Interpretation of displacement monitoring data in the past on most sites has been limited to "have a look" on displacement graphs. As shown in Rokahr et al. (2002), this visual examination of graphs has a number of shortcomings. One of the tasks of a geotechnical engineer on site is to do the final design of tunnel excavation and support on a day-to-day basis. The required decision-making is mainly supported by information from the geological documentation and the displacement monitoring data. The quality of the decision making process considerably can be improved by using advanced methods to interpret the monitored displacement data.To be able to continuously evaluate the stabilisation process the prediction of the "system behaviour" is required.

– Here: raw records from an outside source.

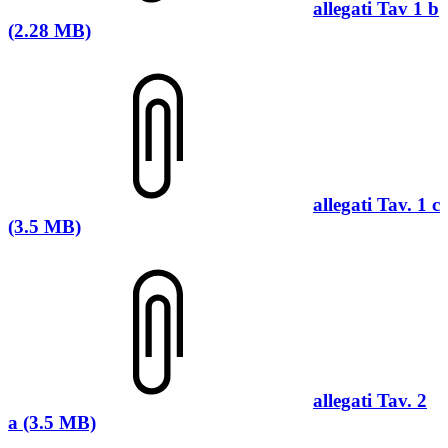
allegati Tav 1 b
(2.28 MB)
allegati Tav. 1 c
(3.5 MB)
allegati Tav. 2
a (3.5 MB)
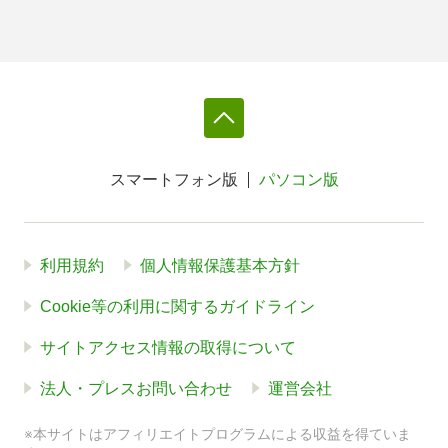
スマートフォン版
パソコン版
利用規約
個人情報保護基本方針
Cookie等の利用に関するガイドライン
サイトアクセス情報の取得について
法人・プレスお問い合わせ
運営会社
※本サイトはアフィリエイトプログラムによる収益を得ていま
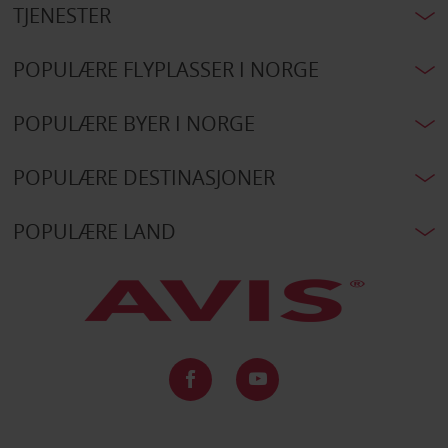
TJENESTER
POPULÆRE FLYPLASSER I NORGE
POPULÆRE BYER I NORGE
POPULÆRE DESTINASJONER
POPULÆRE LAND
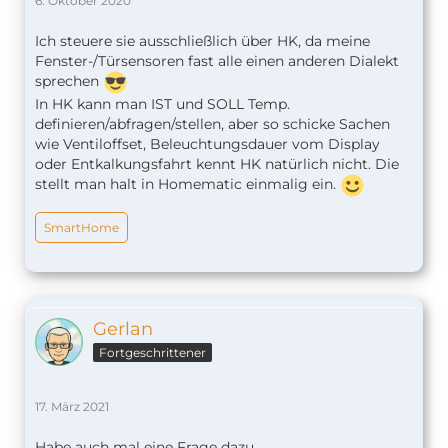
6. Oktober 2020
Ich steuere sie ausschließlich über HK, da meine
Fenster-/Türsensoren fast alle einen anderen Dialekt
sprechen
In HK kann man IST und SOLL Temp.
definieren/abfragen/stellen, aber so schicke Sachen
wie Ventiloffset, Beleuchtungsdauer vom Display
oder Entkalkungsfahrt kennt HK natürlich nicht. Die
stellt man halt in Homematic einmalig ein.
SmartHome
Gerlan
Fortgeschrittener
17. März 2021
Habe auch mal eine Frage dazu.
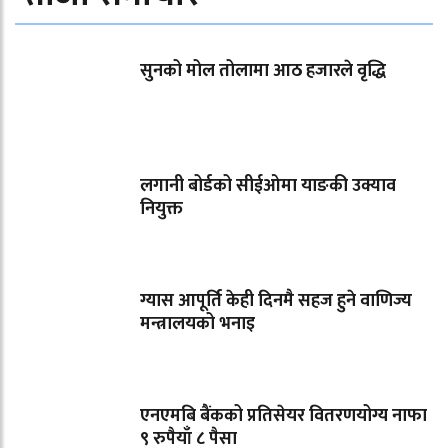
सुनको मोल तोलामा आठ हजारले वृद्धि
लगानी बोर्डको सीईओमा याङकी उक्याव
नियुक्त
ग्यास आपूर्ति केही दिनमै सहज हुने वाणिज्य
मन्त्रालयको भनाइ
एनएमबि बैंकको प्रतिसेयर वितरणयोग्य नाफा
९ रुपैयाँ ८ पैसा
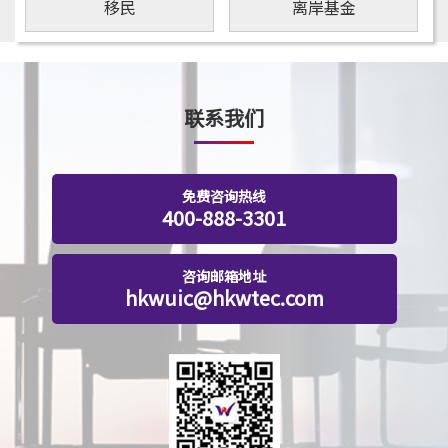
移民
离岸基金
联系我们
免费咨询热线
400-888-3301
咨询邮箱地址
hkwuic@hkwtec.com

Latter requires a special displacement prediction based on rock mass properties, stress field, installed support and excavation procedure. A recently developed procedure to predict displacements and thus system behaviour in tunnelling is shown in this paper.
Guenot et al. (1985) and Sulem et al. (1987) proposed a method based on analytical functions that describe displacements in a plane perpendicular to the tunnel axis as a function of time and the advancing face. Barlow (1986) and Sellner (2000) modified this approach. The displacement behaviour of the rock mass and support basically is represented by four function parameters. Two parameters are used to simulate time dependency and another two parameters to simulate the face advance effect. These parameters can be back calculated from case histories using curve fitting techniques. Artificial intelligence (neuronal networks) may be involved to identify dependencies between the function parameters and the geological and geotechnical conditions encountered. The system of these analytical functions was implemented in the program package called "GeoFit" (Sellner 2000). It provides easy-to-use tools for back calculating displacement monitoring data (curve fitting technique), for prediction of displacements and for handling the expert system. The application is acting interactively. Each change in the calculation assumptions is displayed on the screen immediately. Both, monitored and predicted results are shown. Trend lines, deflection lines, displacement plots and spatial displacement vector orientations can be evaluated and displayed on the basis of monitored, calculated and predicted data, allowing a continuous comparison of the actually measured and predicted data.